Problem to solve
Find and return every line of the data that contains the word "campus".

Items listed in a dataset
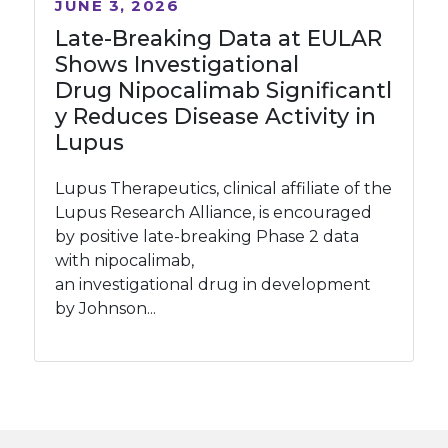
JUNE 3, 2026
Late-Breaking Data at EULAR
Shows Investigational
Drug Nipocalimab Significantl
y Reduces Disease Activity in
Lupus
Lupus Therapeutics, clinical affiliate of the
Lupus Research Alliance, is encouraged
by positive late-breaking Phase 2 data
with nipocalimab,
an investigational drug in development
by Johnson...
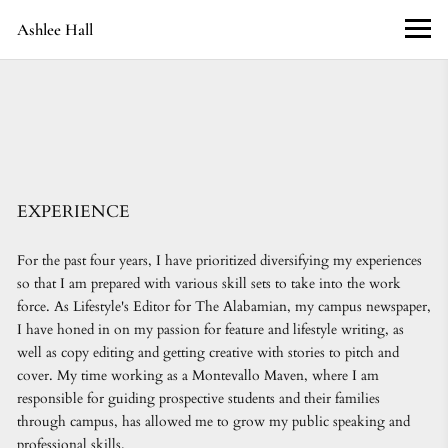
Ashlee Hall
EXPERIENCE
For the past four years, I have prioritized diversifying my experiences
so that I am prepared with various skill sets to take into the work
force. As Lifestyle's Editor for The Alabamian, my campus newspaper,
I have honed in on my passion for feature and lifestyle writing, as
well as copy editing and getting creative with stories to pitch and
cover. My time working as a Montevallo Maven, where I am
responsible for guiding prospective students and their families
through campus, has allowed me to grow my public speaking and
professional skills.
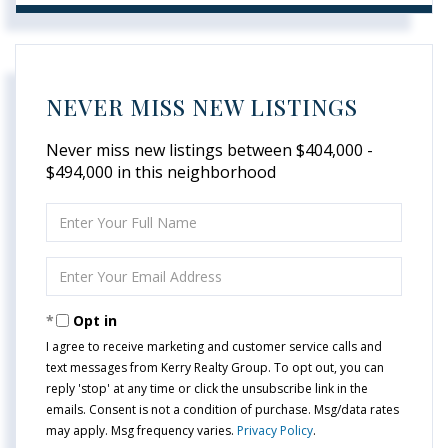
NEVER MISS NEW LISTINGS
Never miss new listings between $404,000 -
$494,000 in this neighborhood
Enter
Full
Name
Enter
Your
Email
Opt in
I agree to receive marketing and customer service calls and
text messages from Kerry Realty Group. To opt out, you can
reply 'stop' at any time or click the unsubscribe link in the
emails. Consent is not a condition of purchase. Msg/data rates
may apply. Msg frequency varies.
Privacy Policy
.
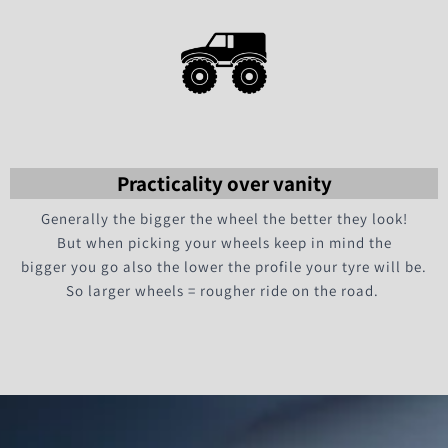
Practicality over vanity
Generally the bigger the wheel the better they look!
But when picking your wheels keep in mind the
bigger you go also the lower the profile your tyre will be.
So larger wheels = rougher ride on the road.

---

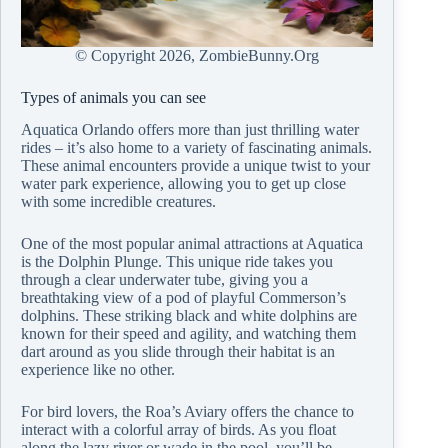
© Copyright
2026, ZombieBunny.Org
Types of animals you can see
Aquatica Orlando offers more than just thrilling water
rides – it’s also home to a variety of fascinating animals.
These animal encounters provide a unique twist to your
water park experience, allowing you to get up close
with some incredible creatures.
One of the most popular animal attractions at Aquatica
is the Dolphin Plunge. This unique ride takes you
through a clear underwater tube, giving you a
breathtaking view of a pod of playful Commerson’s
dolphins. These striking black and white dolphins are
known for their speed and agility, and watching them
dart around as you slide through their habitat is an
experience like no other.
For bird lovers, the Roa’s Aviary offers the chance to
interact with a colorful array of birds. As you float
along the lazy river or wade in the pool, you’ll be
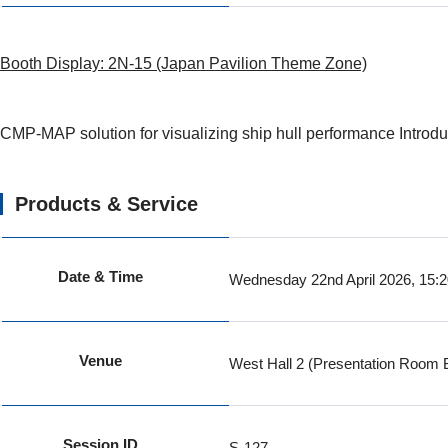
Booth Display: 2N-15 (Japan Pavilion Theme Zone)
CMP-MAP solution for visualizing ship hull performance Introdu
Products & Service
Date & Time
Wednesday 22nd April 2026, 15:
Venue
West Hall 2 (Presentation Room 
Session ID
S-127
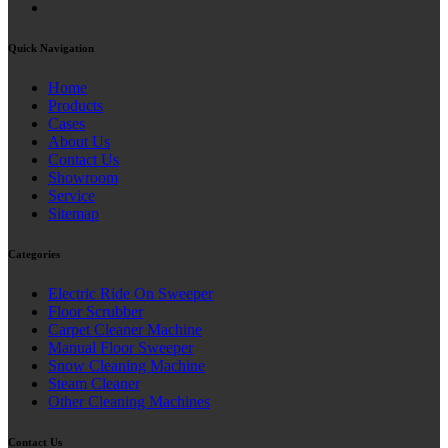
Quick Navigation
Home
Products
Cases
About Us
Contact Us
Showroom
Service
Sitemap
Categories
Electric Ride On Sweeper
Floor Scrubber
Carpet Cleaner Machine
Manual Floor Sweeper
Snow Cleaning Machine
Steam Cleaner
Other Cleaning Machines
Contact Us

Output of the exercise
force. As Lifestyle's Editor for The Alabamian, my campus newspaper,
through campus, has allowed me to grow my public speaking and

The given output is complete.